The horrific attacks in Paris on 13 November provided yet another reminder, if one was needed, of the evil of an organization like ISIS that will take innocent lives to further its twisted aims. Hundreds of thousands of Syrians have been at the sharp end of it’s advance through Iraq and Syria and have fled for their lives – causing neighbouring countries to play host to thousands of refugees in a crisis that has spilled over into Europe

 

Britain has agreed to resettle 20,000 Syrians directly from the region. Some have also made their way through Europe and today’s statistics show a modest increase in asylum applications made in the UK – many from Syria, Eritrea, Iran and Sudan.

 

The number of asylum applications, however, remains but a tiny percentage of the overall immigration figures.
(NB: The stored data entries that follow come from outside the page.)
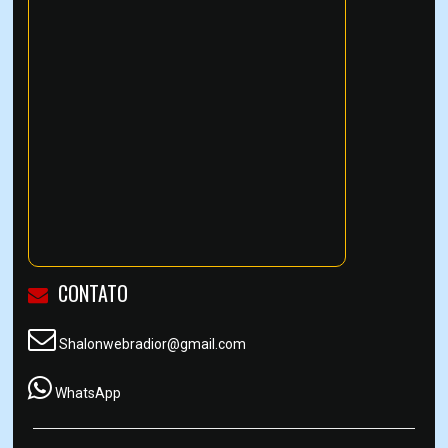
CONTATO
Shalonwebradior@gmail.com
WhatsApp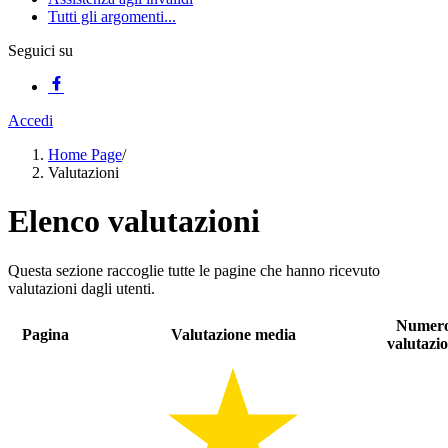
Tutti gli argomenti...
Seguici su
Accedi
Home Page
/
Valutazioni
Elenco valutazioni
Questa sezione raccoglie tutte le pagine che hanno ricevuto
valutazioni dagli utenti.
Numer
Pagina
Valutazione media
valutazio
Just 29,000 applications were lodged in the year to September 2015. The overwhelming majority of people in today’s new immigration statistics are not  refugees – they are here from the EU, or from non-EU countries, to work because our economy is outperforming those of our neighbours.

 

The public is concerned about high immigration – they don’t think the Government has got a grip and the repeated failures to get anywhere near the Home Secretary’s self-imposed target just undermines trust further. But many still think we should do our bit for refugees fleeing from ISIS or other terrors around the world, who need our protection and still make up a very small proportion of people coming to Britain.

 

Offering protection to terrified civilians, many of them Muslims, who are fleeing from ISIS, also shows that the story peddled by these extremists – that Muslims and non-Muslims cannot live peacefully together – is simply wrong. Britain has offered a place of safety to those who most need it since the First World War and well before – and we will continue to do so today.

 

Getting ‘tough’ on asylum would run counter to who we are as a nation. On a practical level, it would also make almost no difference to the level of net migration to the UK.

 

What answer is there, then, for those who remain concerned about pressures that high migration can place on housing, schools and jobs? Perhaps Theresa May could learn something from her colleague (and rival for the Conservative leadership), Chancellor George Osborne. Yesterday he set out the results of his Comprehensive Spending Review – in which he looked at the issues our economy faces and the resources available, and set out a long term plan to handle them.

 

He had more money than expected. The forecast growth in the economy was, in fact, revised upwards because the net migration target has not been met – showing the net contribution of working migrants to our economy.  But it remains a difficult balancing act – one that requires the Chancellor to look at all the options available and plan his response.

 

Surely there are grounds for a similarly planned approach to immigration?

 

A Comprehensive Immigration Review – as proposed by British Future and the Institute of Directors – would look at the different flows of migration to the UK, the target the government has set, and the policy options for bringing the numbers down. It could also look at the impacts of those policies – on business, on the taxes that are paid by working migrants, staffing for services like the NHS, and international students that study at our world-class universities.

 

That might mean some hard choices. It might mean admitting that immigration is likely to remain higher than the Home Secretary’s target, unless we are willing to deal with some less-welcome impacts. But having a plan that the Government is working towards would, at least, bring some order to the process and help restore public trust on immigration.